What you are asked to do: When you find the line with "Acessar conteúdo" among the records below, reproduce it and each line after it exactly, ending with the line with "Foto: Kedut".
=-=-=
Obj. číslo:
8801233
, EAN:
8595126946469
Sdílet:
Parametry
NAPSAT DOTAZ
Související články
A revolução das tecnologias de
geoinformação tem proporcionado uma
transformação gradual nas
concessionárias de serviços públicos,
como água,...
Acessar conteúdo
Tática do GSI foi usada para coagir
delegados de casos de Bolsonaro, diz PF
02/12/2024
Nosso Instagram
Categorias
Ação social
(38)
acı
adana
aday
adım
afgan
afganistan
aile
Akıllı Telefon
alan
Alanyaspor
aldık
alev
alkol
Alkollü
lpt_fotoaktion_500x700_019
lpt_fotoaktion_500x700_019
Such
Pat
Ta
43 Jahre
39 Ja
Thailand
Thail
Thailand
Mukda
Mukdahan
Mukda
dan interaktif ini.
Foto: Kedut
=-=-=
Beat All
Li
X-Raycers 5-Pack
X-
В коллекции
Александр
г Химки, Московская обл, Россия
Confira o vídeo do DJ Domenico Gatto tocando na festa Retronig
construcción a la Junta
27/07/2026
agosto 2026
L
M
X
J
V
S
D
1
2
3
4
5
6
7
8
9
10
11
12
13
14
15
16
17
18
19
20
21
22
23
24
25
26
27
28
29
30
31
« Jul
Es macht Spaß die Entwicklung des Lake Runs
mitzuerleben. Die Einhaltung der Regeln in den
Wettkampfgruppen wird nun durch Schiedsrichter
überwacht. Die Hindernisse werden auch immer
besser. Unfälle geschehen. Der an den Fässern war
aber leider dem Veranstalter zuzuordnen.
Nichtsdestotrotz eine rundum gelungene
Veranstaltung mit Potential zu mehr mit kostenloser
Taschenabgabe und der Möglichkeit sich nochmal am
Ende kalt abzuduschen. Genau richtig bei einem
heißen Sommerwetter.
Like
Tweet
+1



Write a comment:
=-=-=
Answer:
Acessar conteúdo
Tática do GSI foi usada para coagir
delegados de casos de Bolsonaro, diz PF
02/12/2024
Nosso Instagram
Categorias
Ação social
(38)
acı
adana
aday
adım
afgan
afganistan
aile
Akıllı Telefon
alan
Alanyaspor
aldık
alev
alkol
Alkollü
lpt_fotoaktion_500x700_019
lpt_fotoaktion_500x700_019
Such
Pat
Ta
43 Jahre
39 Ja
Thailand
Thail
Thailand
Mukda
Mukdahan
Mukda
dan interaktif ini.
Foto: Kedut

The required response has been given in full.